The policy, introduced in 2006, was designed to weed out underperforming franchisees and those identified as being disloyal to the company.
Allphones then employed a range of tactics to force undesirable franchisees out of its network, including withholding stock, stopping payments and threatening to terminate dealer agreements.
A total of 55 franchisees shared a $3 million payout after the Federal Court found Allphones and three of its executives – including former chief executive Matthew Donnellan – engaged in a campaign to bully dissenting franchisees to bring them into line.
Peter Kell, acting chairman of the Australian Competition and Consumer Commission at the time of the ruling, described the company’s treatment of the franchisees as “systemic and prolonged”.
“I can only imagine how a franchisee – caught on the wrong side of such policies, with their livelihood on the line – must have felt,” Kell said.
The Federal Court found Allphones had engaged in unconscionable conduct since 2004, when it commenced a national expansion plan at the direction of its board and Donnellan.
The franchise system was restructured to give the company control over the stock and income of franchisees.
This structure allowed Allphones to lure potential franchisees by telling them it was a like a “true partnership” in which they shared profit and bargaining power.

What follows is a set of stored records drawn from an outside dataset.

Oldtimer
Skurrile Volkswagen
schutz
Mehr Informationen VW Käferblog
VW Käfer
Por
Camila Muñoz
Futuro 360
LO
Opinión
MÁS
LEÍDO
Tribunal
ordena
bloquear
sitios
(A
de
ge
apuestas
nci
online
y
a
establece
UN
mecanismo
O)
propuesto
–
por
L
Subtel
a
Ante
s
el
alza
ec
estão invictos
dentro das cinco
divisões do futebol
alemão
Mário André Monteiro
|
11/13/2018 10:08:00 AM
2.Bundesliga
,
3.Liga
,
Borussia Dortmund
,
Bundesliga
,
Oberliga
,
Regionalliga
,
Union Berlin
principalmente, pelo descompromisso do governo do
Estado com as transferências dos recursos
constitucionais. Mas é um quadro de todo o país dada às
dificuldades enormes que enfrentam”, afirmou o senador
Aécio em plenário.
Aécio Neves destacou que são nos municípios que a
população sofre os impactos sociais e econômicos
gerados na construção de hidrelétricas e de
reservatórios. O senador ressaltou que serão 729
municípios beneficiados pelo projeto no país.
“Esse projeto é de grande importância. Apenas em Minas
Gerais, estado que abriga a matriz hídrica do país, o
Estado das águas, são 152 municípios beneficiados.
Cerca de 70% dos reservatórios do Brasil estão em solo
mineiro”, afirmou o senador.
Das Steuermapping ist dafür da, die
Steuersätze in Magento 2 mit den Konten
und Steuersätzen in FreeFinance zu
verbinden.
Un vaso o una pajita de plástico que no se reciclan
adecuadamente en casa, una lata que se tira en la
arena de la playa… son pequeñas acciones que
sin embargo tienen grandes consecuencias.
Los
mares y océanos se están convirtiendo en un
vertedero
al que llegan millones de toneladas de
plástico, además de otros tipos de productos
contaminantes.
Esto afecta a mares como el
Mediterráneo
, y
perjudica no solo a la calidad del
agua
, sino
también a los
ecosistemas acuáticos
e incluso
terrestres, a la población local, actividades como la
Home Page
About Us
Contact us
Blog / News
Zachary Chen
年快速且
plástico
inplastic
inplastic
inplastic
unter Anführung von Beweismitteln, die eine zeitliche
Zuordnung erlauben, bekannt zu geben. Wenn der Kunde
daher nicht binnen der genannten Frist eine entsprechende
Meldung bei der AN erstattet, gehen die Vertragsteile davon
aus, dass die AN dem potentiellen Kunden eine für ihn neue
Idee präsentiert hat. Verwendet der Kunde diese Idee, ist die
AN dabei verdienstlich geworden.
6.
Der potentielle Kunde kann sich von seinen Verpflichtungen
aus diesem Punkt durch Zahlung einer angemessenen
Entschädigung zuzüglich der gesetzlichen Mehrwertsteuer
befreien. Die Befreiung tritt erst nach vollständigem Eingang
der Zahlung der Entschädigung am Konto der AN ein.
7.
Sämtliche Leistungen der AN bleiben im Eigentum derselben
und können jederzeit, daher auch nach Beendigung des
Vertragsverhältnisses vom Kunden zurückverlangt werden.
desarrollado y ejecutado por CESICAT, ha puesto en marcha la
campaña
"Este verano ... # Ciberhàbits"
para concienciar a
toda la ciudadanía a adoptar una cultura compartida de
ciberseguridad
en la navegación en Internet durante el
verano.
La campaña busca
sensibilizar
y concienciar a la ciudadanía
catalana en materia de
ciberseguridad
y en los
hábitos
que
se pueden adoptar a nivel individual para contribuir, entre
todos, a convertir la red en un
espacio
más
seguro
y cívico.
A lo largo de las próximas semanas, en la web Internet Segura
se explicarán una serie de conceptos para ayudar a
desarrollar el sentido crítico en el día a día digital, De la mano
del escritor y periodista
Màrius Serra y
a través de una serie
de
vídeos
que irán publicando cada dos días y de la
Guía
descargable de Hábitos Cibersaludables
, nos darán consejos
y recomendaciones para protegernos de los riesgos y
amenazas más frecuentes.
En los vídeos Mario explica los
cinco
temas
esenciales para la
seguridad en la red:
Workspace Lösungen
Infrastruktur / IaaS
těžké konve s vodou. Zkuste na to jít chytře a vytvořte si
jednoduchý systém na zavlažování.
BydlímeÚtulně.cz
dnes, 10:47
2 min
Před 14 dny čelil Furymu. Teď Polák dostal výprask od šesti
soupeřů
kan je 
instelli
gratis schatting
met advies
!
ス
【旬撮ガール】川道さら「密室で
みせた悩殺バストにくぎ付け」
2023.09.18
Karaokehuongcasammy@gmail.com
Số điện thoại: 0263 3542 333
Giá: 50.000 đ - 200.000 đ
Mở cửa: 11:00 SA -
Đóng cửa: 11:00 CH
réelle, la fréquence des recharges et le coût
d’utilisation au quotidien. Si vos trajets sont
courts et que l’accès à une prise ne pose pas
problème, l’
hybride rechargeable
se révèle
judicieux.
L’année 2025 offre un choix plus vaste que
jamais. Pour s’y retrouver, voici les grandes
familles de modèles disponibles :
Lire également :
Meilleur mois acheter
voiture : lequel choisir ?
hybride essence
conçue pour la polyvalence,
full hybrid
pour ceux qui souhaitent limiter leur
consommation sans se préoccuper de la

But the company negotiated commissions and bonuses with suppliers, without informing franchisees, and altered documents from telco carriers to disguise charges.
While it’s unknown what will become of the Allphone franchisees once the company has been sold, the events of the last few years are still fresh in their minds.
“It was a terrible period of our life and many franchisees lost homes and marriages because of the stress during that time,” one franchisee says.